Software Project risks refer to the budget and progress problems encountered during software development and the impact of these problems on software projects. Software Project risks may affect the implementation of the project plan. If the project risk becomes a reality, it may affect the project progress, increase the project cost, or even make the software project impossible. If you manage project risks, you can minimize the risk. However, software enterprises in China are not very concerned about the risk management of software projects. As a result, software projects are regularly postponed, budget exceeded, or even fail. Successful project management generally manages project risks well. Therefore, risk management should be an important part of software project management in any system development project. [1]

There are a variety of risk management methods and tools in project risk management. software project management can minimize software project risks only by finding and applying the most suitable methods and tools to risk management, promote project success.

2. Project Risk Management

Project Risk management refers to the science and art of identifying, allocating, and coping with risks within the project life cycle in order to achieve the best project objectives. The goal of project risk management is to maximize potential opportunities or returns and minimize potential risks. Risk management involves the following main processes: risk identification, risk quantification, risk response plan formulation and risk monitoring, as shown in [2] [3]. Risk identification should be carried out at the beginning of the project and should be carried out continuously during project execution.
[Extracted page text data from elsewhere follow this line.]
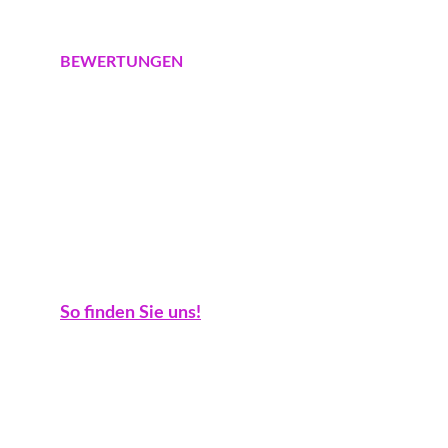
Schulzendorf
BEWERTUNGEN
Google Maps
Google Business
Golocal
Trustpilot
Check24
Branchenbuch
KONTAKT
So finden Sie uns!
Fontanallee 50/51, 15745 Wildau
+491731732795
info@gartenbusiness.de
That is to say, risk identification is a continuous process throughout the project's lifecycle.

Figure 1 project risk management process

(1) Risk Identification: Risk Identification includes determining the source and conditions of risks, describing their risk characteristics, and determining which risk events may affect the project. Risk identification is not a task that can be completed once. It should be conducted regularly from beginning to end of the project.

(2) Risk Quantification: An Evaluation of the interaction between risks and risks is a process to measure the impact of risk probability and risk on the project objectives. The basic content of risk quantification is to determine which events need to develop countermeasures ..

(3) risk response plan formulation: the process of formulating risk response policies and technical measures to reduce the negative effects of project risks based on the risk quantification results. Based on the risk management plan, risk sorting, and risk cognition, the risk response plan, residual risks, secondary risks, and other processes are provided.

(4) Risk Monitoring: it involves coping with risks throughout the project management process. The output of this process includes the rectification measures to cope with risks and updates of the risk management plan.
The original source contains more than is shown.